A Polícia Civil do Rio de Janeiro, em uma operação conjunta com as forças de São Paulo e o apoio da Polícia Federal, efetuou a prisão de um criminoso altamente perigoso, suspeito de utilizar aplicativos de relacionamento para selecionar suas vítimas e dopá-las. A ação marca um importante passo no combate a crimes de estelionato e roubo, que vinham sendo executados com um método cruel e premeditado.
O suspeito foi localizado e detido em um esconderijo na região de Rio das Pedras, zona sudoeste do Rio. Durante a incursão na residência do criminoso, as autoridades apreenderam uma vasta gama de materiais que corroboram as investigações: diversos aparelhos celulares, múltiplos chips telefônicos, uma quantia significativa de dinheiro em espécie, documentos falsos e, alarmantemente, uma grande quantidade de medicamentos controlados. Segundo os investigadores, esses fármacos eram sistematicamente empregados para incapacitar as vítimas, evidenciando a frieza do modus operandi.
A tática do criminoso envolvia a criação de perfis falsos em plataformas de relacionamento online, onde ele estabelecia contato e ganhava a confiança de suas futuras vítimas. Após marcar encontros presenciais, ele ministrava os medicamentos, misturados a comidas e bebidas, deixando as pessoas desacordadas. Para dificultar sua identificação e localização, o golpista operava com identidades falsas e fazia uso de dezenas de linhas telefônicas, demonstrando um planejamento sofisticado para evadir-se da justiça. No momento da prisão, inclusive, ele tentou ludibriar os policiais com um documento falso, sendo autuado em flagrante por tráfico de drogas, uso de documento falso e armazenamento irregular de medicamentos.
Uma vez que as vítimas estavam inconscientes, o suspeito executava uma série de crimes patrimoniais: realizava transferências bancárias, contratava empréstimos fraudulentos, efetuava compras com cartões de crédito das vítimas e furtava bens de valor, como joias, celulares, vestuário e equipamentos eletrônicos. O impacto dessas ações não se restringia apenas ao prejuízo financeiro, mas também envolvia a vulnerabilidade física e psicológica imposta às vítimas.

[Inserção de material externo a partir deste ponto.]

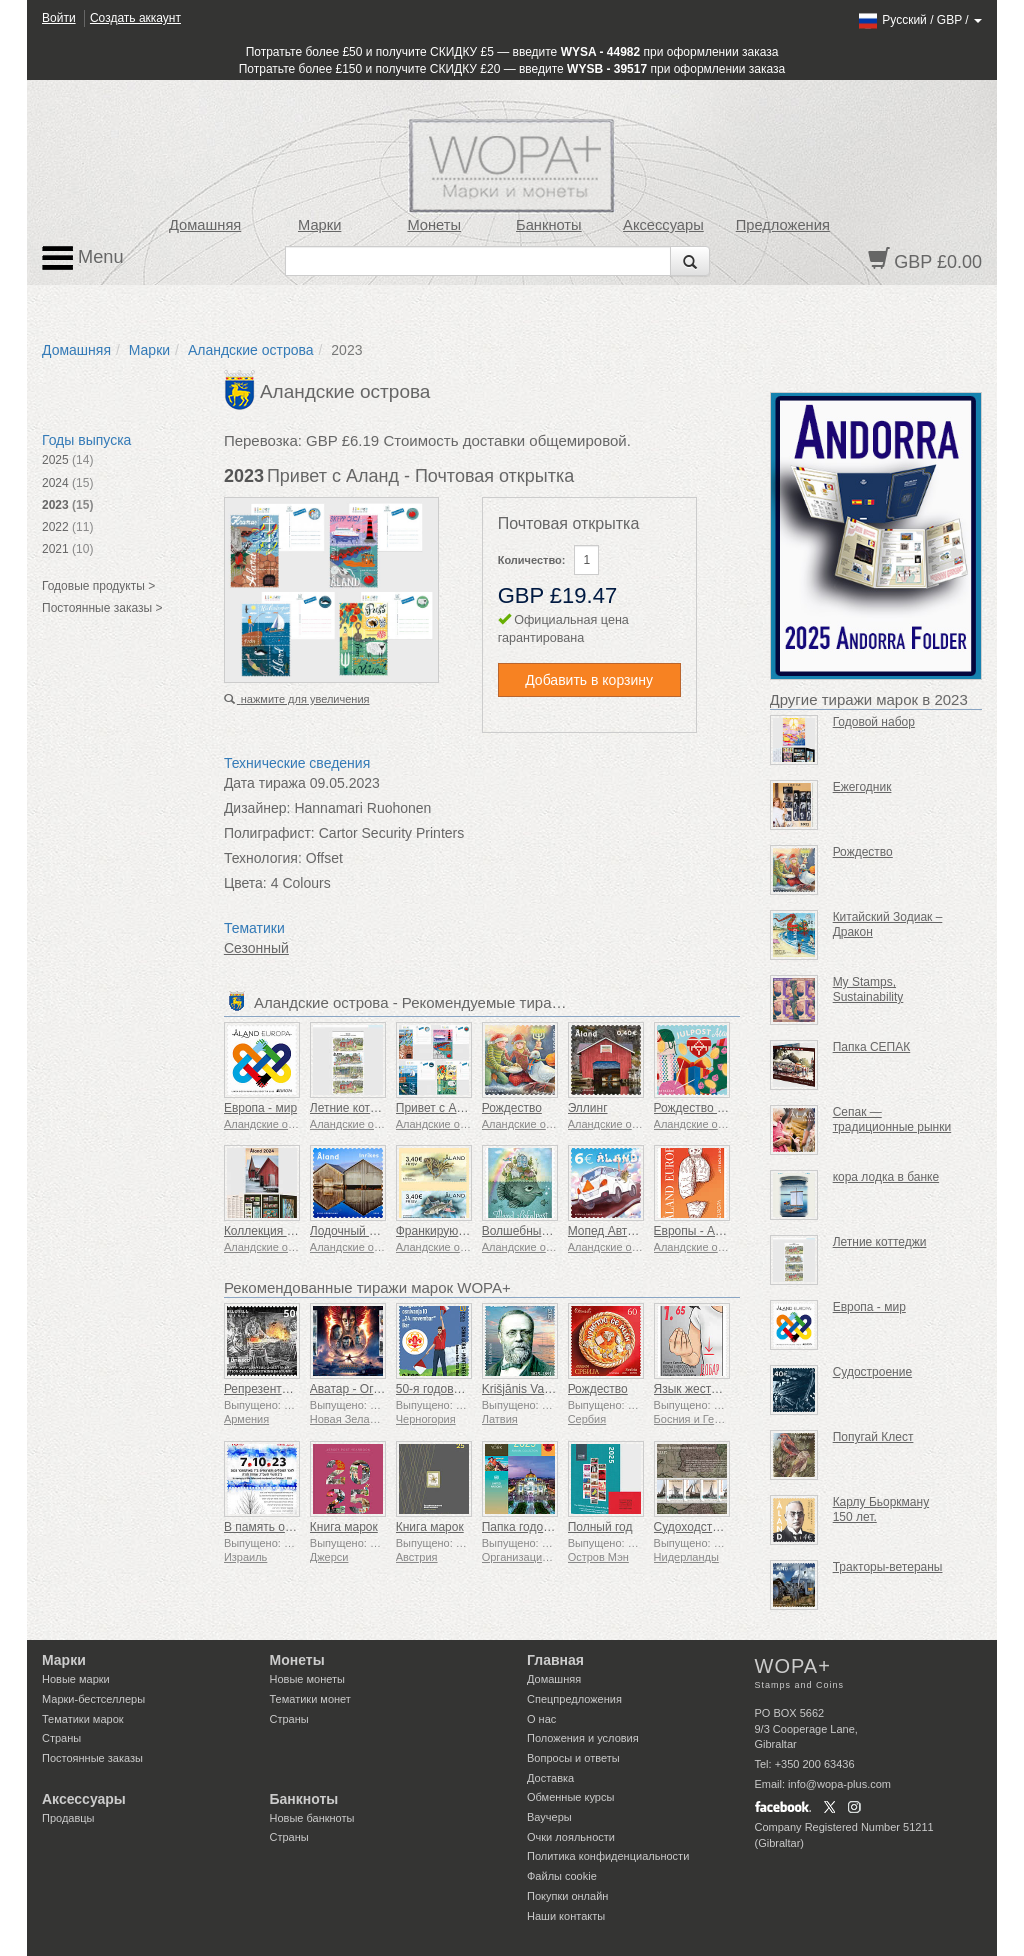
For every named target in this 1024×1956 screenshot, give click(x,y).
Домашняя (205, 225)
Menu (83, 258)
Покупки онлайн (567, 1896)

O caso mais recente documentado pelas autoridades ocorreu no interior de São Paulo, onde imagens de câmeras de segurança flagraram o suspeito deixando o edifício da vítima, carregando malas e diversos pertences subtraídos. A vítima, após o incidente, relatou ter permanecido desacordada por dois dias e afirmou ter sofrido abuso sexual. A Polícia Civil informou que o investigado possui um extenso histórico criminal, sendo procurado por delitos em outros estados. Há uma forte suspeita de que ele tenha feito vítimas em várias localidades do Brasil, sempre empregando o mesmo padrão de ação.
As investigações permanecem em curso, com a Polícia Civil empenhada em identificar novas vítimas e desvendar a possível existência de comparsas envolvidos nas atividades criminosas do suspeito, reforçando o compromisso com a segurança pública e a justiça para os afetados.